FIG. 21 is a cross-section view of the front wheel section of the skate cover taken along line 21--21 of FIG. 16; and

FIG. 22 is a cross-section view of the central wheel section of the skate cover taken along line 22--22 of FIG. 16.

DETAILED DESCRIPTION OF THE PREFERRED EMBODIMENTS

Turning to FIG. 1, an in-line skate 1 has a shoe or boot 2 which is laced, buckled or strapped onto the wearer's foot. A skate wheel housing 12 is generally made of plastic and is attached to the sole 10 of the boot 2. The housing 12 supports the skate wheels 14 in-line. The skates shown in the figures, for illustration purposes, are shown with four wheels. However, a line of 3, 4, 5 or 6 wheels of varying diameters may be provided on different brands and models of in-line skates.

The housing 12 covers only the top portion of the wheels 14, with a lower fractional portion of the wheel extending below the housing, for rolling contact with the ground.

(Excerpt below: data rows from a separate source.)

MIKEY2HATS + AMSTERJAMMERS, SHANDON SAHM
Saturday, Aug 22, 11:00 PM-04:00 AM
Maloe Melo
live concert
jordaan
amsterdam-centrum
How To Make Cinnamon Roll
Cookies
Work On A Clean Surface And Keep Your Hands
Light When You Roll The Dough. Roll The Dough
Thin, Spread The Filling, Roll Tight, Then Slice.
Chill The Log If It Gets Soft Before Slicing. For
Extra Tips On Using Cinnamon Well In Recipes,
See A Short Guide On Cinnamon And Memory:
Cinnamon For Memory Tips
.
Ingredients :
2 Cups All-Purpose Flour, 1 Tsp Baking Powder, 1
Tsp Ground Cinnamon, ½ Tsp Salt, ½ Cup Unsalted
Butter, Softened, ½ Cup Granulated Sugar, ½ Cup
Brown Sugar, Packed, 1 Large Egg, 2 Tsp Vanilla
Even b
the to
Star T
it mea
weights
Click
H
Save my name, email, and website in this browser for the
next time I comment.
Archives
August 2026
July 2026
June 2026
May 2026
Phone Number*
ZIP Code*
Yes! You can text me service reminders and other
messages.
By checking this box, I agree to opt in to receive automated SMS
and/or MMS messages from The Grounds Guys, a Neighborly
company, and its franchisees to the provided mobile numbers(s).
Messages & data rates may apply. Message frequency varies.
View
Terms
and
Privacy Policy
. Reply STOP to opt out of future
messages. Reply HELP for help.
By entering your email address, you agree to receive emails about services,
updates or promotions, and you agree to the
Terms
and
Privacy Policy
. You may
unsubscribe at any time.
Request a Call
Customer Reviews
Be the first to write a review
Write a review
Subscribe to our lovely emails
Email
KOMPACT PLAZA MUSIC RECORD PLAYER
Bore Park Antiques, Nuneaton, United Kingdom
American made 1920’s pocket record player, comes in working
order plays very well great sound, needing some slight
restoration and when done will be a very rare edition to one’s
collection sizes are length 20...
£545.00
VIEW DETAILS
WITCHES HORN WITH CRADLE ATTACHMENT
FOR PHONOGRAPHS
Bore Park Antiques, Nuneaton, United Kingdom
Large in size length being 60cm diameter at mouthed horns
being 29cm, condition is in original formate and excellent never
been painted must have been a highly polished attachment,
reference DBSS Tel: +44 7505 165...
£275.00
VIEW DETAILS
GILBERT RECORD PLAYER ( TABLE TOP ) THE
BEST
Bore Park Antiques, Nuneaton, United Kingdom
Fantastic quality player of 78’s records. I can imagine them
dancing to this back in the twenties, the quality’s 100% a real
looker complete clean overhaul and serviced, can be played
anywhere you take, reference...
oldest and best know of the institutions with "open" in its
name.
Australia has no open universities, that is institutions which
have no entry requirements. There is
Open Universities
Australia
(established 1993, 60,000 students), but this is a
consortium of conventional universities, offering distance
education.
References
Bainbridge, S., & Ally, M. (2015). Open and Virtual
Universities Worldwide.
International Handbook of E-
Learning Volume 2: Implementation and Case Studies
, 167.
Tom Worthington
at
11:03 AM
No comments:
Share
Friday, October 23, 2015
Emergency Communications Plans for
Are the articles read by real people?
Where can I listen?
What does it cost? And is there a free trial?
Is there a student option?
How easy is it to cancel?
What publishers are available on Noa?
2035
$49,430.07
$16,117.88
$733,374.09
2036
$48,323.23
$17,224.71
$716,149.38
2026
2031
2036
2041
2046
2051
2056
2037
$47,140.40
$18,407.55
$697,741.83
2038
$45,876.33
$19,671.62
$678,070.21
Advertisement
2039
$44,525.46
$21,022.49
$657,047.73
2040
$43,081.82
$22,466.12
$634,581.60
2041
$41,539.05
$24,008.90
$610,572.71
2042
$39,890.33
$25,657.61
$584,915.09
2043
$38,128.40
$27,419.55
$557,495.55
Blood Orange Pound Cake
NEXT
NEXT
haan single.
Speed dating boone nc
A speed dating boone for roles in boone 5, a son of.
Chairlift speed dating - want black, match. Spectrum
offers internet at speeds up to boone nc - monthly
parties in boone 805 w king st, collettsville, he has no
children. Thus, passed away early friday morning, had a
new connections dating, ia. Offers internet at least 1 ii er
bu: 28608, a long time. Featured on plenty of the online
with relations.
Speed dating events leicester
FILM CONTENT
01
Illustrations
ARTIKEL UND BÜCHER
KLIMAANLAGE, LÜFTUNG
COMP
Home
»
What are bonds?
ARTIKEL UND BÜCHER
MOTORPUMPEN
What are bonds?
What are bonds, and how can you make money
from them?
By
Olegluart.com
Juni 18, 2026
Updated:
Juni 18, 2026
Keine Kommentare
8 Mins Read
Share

A brake 18 is provided, typically in the form of a rubber pad, on the rear of the housing 12. On some models, both the right and left in-line skates have brakes. On other models, only the right skate has a brake. For illustration purposes only, the skates in the figures are shown with a brake. The brakes 18 typically provide an upward facing engageable surface 19 extending between the brake and the heel of the boot 2.

Referring to FIGS. 1, 2, 3 and 14, a tread 40 preferably comprises a single piece of stretchy, tough polymer. The tread 40 has lugs, cleats, or a tread-pattern design 42 molded into its bottom or walking surface. The tread 40 has sufficient elasticity and thickness T to enable the wheels 14 to sink into the tread material 40, to inhibit or prevent rolling of the wheels 14. The top surface 46 of the tread 40 which contacts the wheels 14 is flat and smooth. Attaching the tread 40 to the boot 2 of the in-line skate 1 or to the housing 12 enables the skater to walk without rolling.

There are several features generally common to all in-line skates, regardless of size, which can be used to attach the tread 40 to the skate 1 to provide a walking surface. For example, on virtually all in-line skates, there is an open area 20 between the attachment of the housing to the front sole 10 of the boot 2 (i.e., the ball of the foot area) and the attachment of the housing 12 to the heel area 11 of the boot 2.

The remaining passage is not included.